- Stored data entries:
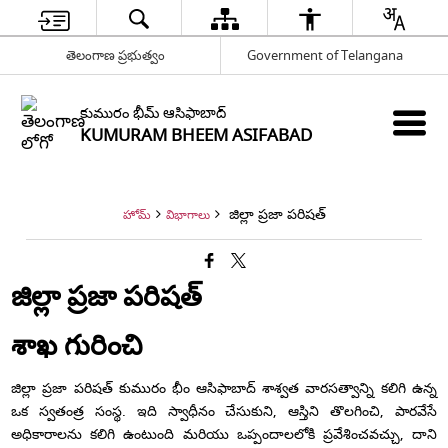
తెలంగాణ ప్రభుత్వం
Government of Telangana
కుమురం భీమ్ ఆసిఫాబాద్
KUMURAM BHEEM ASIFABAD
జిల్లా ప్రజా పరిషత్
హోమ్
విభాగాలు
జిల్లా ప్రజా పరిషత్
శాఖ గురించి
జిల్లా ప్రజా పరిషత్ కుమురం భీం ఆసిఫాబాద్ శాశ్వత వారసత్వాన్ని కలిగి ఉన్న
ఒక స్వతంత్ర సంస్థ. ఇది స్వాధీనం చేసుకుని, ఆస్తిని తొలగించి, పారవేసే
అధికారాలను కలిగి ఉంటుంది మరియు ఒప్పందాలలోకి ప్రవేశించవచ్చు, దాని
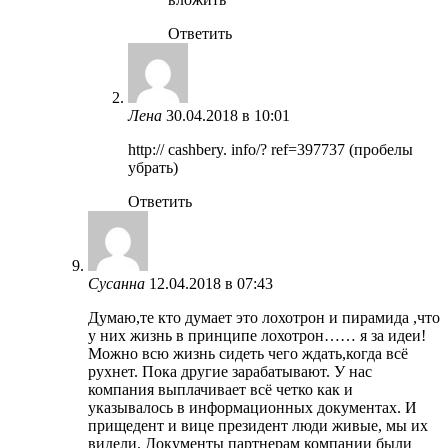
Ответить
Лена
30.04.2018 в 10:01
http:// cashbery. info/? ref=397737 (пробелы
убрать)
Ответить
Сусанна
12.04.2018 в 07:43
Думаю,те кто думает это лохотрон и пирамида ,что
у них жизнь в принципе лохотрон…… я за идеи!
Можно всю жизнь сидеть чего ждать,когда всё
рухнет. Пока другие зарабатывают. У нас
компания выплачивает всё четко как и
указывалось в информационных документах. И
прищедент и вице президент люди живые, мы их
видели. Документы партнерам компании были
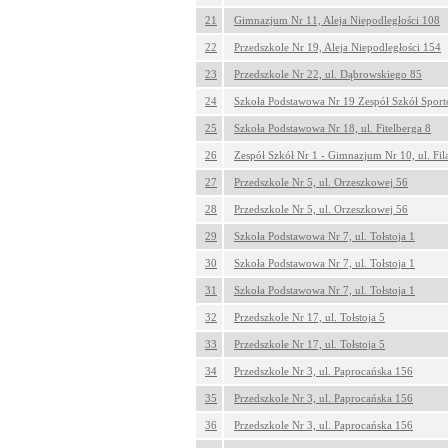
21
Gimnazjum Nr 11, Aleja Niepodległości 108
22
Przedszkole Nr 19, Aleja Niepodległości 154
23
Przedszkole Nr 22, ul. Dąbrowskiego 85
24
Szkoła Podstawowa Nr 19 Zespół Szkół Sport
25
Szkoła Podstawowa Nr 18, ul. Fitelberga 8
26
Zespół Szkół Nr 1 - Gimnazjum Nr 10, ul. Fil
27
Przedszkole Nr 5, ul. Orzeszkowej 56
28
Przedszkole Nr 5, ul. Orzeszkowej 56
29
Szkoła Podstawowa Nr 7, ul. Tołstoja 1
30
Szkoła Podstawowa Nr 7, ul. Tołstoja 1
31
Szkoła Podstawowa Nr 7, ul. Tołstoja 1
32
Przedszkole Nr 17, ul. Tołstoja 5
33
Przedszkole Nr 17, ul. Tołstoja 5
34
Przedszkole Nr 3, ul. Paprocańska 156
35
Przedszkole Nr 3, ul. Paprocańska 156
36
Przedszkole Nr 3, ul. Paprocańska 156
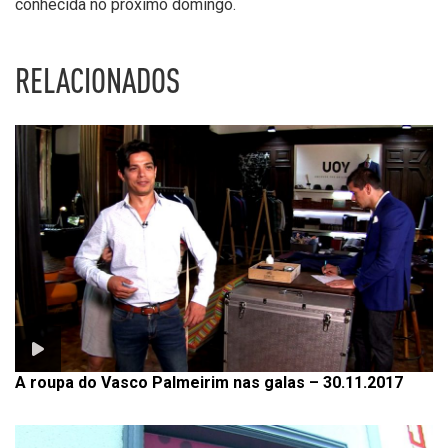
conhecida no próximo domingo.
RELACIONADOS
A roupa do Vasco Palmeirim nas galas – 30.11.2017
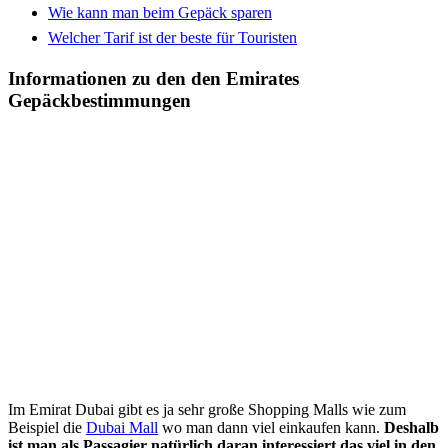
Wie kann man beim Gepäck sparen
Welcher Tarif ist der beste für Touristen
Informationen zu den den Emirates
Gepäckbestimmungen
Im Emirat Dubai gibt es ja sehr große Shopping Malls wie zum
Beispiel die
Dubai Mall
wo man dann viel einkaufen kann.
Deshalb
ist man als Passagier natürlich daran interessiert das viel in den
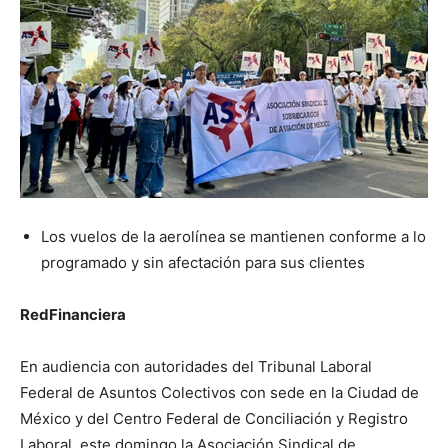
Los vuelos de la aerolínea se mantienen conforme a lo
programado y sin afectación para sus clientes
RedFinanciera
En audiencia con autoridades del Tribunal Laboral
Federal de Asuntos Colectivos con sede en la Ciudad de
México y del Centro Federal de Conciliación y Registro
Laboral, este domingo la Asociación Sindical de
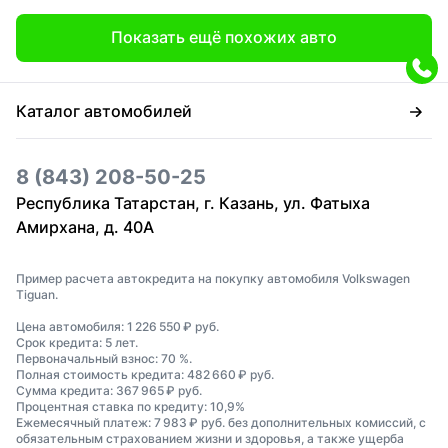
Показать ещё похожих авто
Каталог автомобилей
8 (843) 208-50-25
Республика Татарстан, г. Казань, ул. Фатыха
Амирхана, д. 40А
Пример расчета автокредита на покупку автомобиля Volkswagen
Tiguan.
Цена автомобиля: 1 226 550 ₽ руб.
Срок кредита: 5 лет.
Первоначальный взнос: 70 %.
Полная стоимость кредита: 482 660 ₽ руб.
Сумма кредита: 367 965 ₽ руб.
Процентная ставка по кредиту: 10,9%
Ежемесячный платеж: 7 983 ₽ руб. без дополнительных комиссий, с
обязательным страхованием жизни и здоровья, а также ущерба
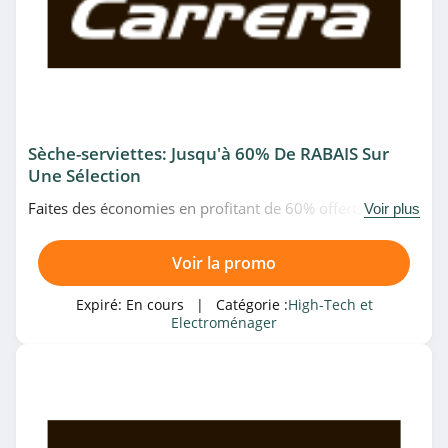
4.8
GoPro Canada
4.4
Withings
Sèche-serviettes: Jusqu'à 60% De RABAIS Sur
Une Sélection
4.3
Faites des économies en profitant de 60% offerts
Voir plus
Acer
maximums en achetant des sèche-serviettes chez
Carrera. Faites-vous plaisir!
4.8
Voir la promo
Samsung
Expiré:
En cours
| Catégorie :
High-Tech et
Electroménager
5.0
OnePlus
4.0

- What the task requires: Without including any images, output the data exactly as given.

- Response area:
తెలంగాణ ప్రభుత్వం
Government of Telangana
కుమురం భీమ్ ఆసిఫాబాద్
KUMURAM BHEEM ASIFABAD
జిల్లా ప్రజా పరిషత్
హోమ్
విభాగాలు
జిల్లా ప్రజా పరిషత్
శాఖ గురించి
జిల్లా ప్రజా పరిషత్ కుమురం భీం ఆసిఫాబాద్ శాశ్వత వారసత్వాన్ని కలిగి ఉన్న
ఒక స్వతంత్ర సంస్థ. ఇది స్వాధీనం చేసుకుని, ఆస్తిని తొలగించి, పారవేసే
అధికారాలను కలిగి ఉంటుంది మరియు ఒప్పందాలలోకి ప్రవేశించవచ్చు, దాని
Ответить
Лена
30.04.2018 в 10:01
http:// cashbery. info/? ref=397737 (пробелы
убрать)
Ответить
Сусанна
12.04.2018 в 07:43
Думаю,те кто думает это лохотрон и пирамида ,что
у них жизнь в принципе лохотрон…… я за идеи!
Можно всю жизнь сидеть чего ждать,когда всё
рухнет. Пока другие зарабатывают. У нас
компания выплачивает всё четко как и
указывалось в информационных документах. И
прищедент и вице президент люди живые, мы их
видели. Документы партнерам компании были
21
Gimnazjum Nr 11, Aleja Niepodległości 108
22
Przedszkole Nr 19, Aleja Niepodległości 154
23
Przedszkole Nr 22, ul. Dąbrowskiego 85
24
Szkoła Podstawowa Nr 19 Zespół Szkół Sport
25
Szkoła Podstawowa Nr 18, ul. Fitelberga 8
26
Zespół Szkół Nr 1 - Gimnazjum Nr 10, ul. Fil
27
Przedszkole Nr 5, ul. Orzeszkowej 56
28
Przedszkole Nr 5, ul. Orzeszkowej 56
29
Szkoła Podstawowa Nr 7, ul. Tołstoja 1
30
Szkoła Podstawowa Nr 7, ul. Tołstoja 1
31
Szkoła Podstawowa Nr 7, ul. Tołstoja 1
32
Przedszkole Nr 17, ul. Tołstoja 5
33
Przedszkole Nr 17, ul. Tołstoja 5
34
Przedszkole Nr 3, ul. Paprocańska 156
35
Przedszkole Nr 3, ul. Paprocańska 156
36
Przedszkole Nr 3, ul. Paprocańska 156
conhecida no próximo domingo.
RELACIONADOS
A roupa do Vasco Palmeirim nas galas – 30.11.2017
Wie kann man beim Gepäck sparen
Welcher Tarif ist der beste für Touristen
Informationen zu den den Emirates
Gepäckbestimmungen
Im Emirat Dubai gibt es ja sehr große Shopping Malls wie zum
Beispiel die
Dubai Mall
wo man dann viel einkaufen kann.
Deshalb
ist man als Passagier natürlich daran interessiert das viel in den
Los vuelos de la aerolínea se mantienen conforme a lo
programado y sin afectación para sus clientes
RedFinanciera
En audiencia con autoridades del Tribunal Laboral
Federal de Asuntos Colectivos con sede en la Ciudad de
México y del Centro Federal de Conciliación y Registro
Laboral, este domingo la Asociación Sindical de
Показать ещё похожих авто
Каталог автомобилей
8 (843) 208-50-25
Республика Татарстан, г. Казань, ул. Фатыха
Амирхана, д. 40А
Пример расчета автокредита на покупку автомобиля Volkswagen
Tiguan.
Цена автомобиля: 1 226 550 ₽ руб.
Срок кредита: 5 лет.
Первоначальный взнос: 70 %.
Полная стоимость кредита: 482 660 ₽ руб.
Сумма кредита: 367 965 ₽ руб.
Процентная ставка по кредиту: 10,9%
Ежемесячный платеж: 7 983 ₽ руб. без дополнительных комиссий, с
обязательным страхованием жизни и здоровья, а также ущерба
4.8
GoPro Canada
4.4
Withings
Sèche-serviettes: Jusqu'à 60% De RABAIS Sur
Une Sélection
4.3
Faites des économies en profitant de 60% offerts
Voir plus
Acer
maximums en achetant des sèche-serviettes chez
Carrera. Faites-vous plaisir!
4.8
Voir la promo
Samsung
Expiré:
En cours
| Catégorie :
High-Tech et
Electroménager
5.0
OnePlus
4.0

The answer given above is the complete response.